-------- Entries shown

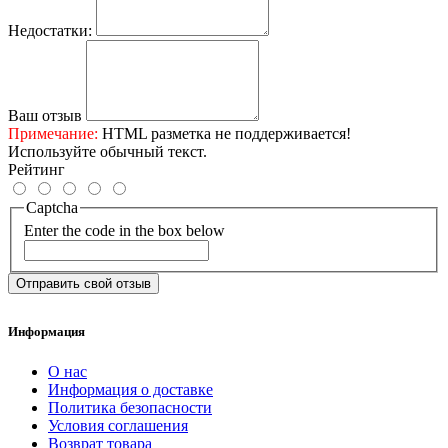
Недостатки:
Ваш отзыв
Примечание:
HTML разметка не поддерживается!
Используйте обычный текст.
Рейтинг
Captcha
Enter the code in the box below
Отправить свой отзыв
Информация
О нас
Информация о доставке
Политика безопасности
Условия соглашения
Возврат товара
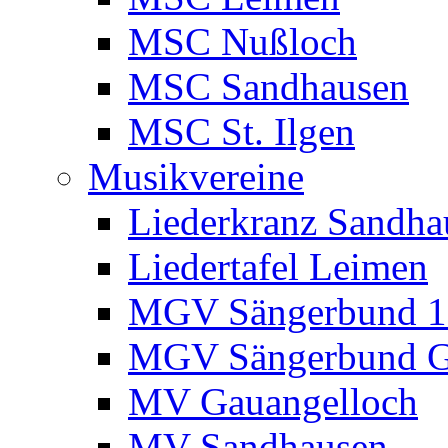
MSC Nußloch
MSC Sandhausen
MSC St. Ilgen
Musikvereine
Liederkranz Sandha
Liedertafel Leimen
MGV Sängerbund 18
MGV Sängerbund G
MV Gauangelloch
MV Sandhausen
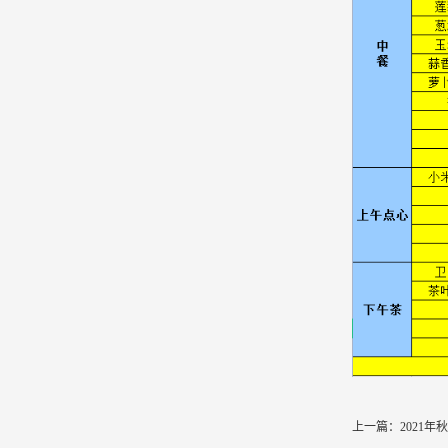
上一篇：
2021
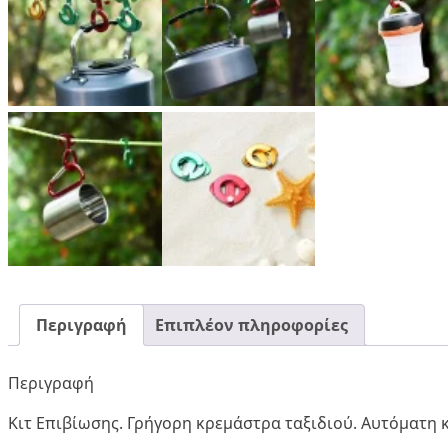
Περιγραφή
Επιπλέον πληροφορίες
Περιγραφή
Κιτ Επιβίωσης. Γρήγορη κρεμάστρα ταξιδιού. Αυτόματη 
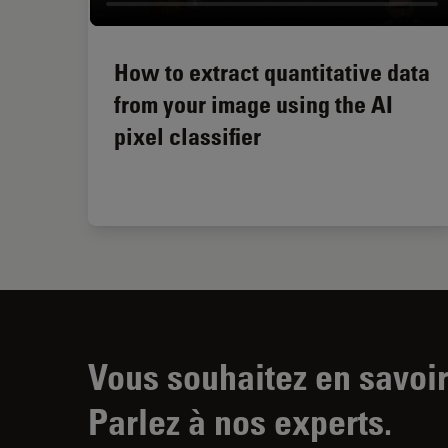
How to extract quantitative data
from your image using the AI
pixel classifier
Vous souhaitez en savoir
Parlez à nos experts.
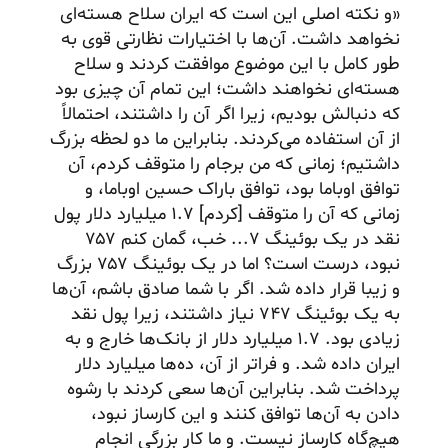
«و نکته اصلی این است که ایران سلاح هسته‌ای
نخواهد داشت. آن‌ها با اختیارات نظارتی قوی به
طور کامل با این موضوع موافقت کردند و سلاح
هسته‌ای نخواهند داشت؛ این تمام آن چیزی بود
که دنبالش بودیم، زیرا اگر آن را داشتند، احتمالاً
از آن استفاده می‌کردند. بنابراین ما دو لحظه بزرگ
داشتیم؛ زمانی که من برجام را متوقف کردم، آن
توافق اوباما بود، توافق باراک حسین اوباما، و
زمانی که آن را متوقف [کردم] ۱.۷ میلیارد دلار پول
نقد در یک بوئینگ ۷... خب، گمان کنم ۷۵۷
نبود، درست است؟ اما در یک بوئینگ ۷۵۷ بزرگ
و زیبا قرار داده شد. اگر با شما صادق باشم، آن‌ها
به یک بوئینگ ۷۴۷ نیاز داشتند، زیرا پول نقد
زیادی بود. ۱.۷ میلیارد دلار از بانک‌ها خارج و به
ایران داده شد. و فراتر از آن، ده‌ها میلیارد دلار
پرداخت شد. بنابراین آن‌ها سعی کردند با رشوه
دادن به آن‌ها توافق کنند و این کارساز نبود،
هیچ‌گاه کارساز نیست. و ما کار بزرگی انجام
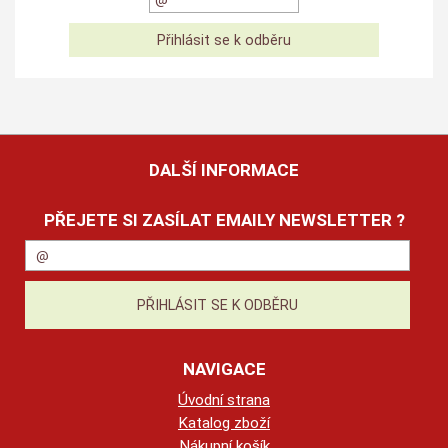
DALŠÍ INFORMACE
PŘEJETE SI ZASÍLAT EMAILY NEWSLETTER ?
NAVIGACE
Úvodní strana
Katalog zboží
Nákupní košík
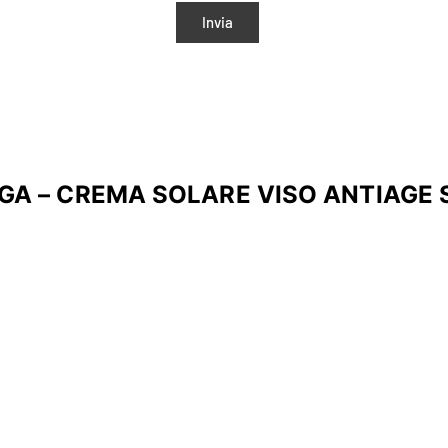
GA – CREMA SOLARE VISO ANTIAGE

----------------

Print nothing except the lines above from the one containing "Επιπλέον πληροφορίες" down to the one containing "از آن استفاده", both included, exactly as written and free of pictures.

Επιπλέον πληροφορίες
Περιγραφή
Κιτ Επιβίωσης. Γρήγορη κρεμάστρα ταξιδιού. Αυτόματη 
How to extract quantitative data
from your image using the AI
pixel classifier
Vous souhaitez en savoir
Parlez à nos experts.
«و نکته اصلی این است که ایران سلاح هسته‌ای
نخواهد داشت. آن‌ها با اختیارات نظارتی قوی به
طور کامل با این موضوع موافقت کردند و سلاح
هسته‌ای نخواهند داشت؛ این تمام آن چیزی بود
که دنبالش بودیم، زیرا اگر آن را داشتند، احتمالاً
از آن استفاده می‌کردند. بنابراین ما دو لحظه بزرگ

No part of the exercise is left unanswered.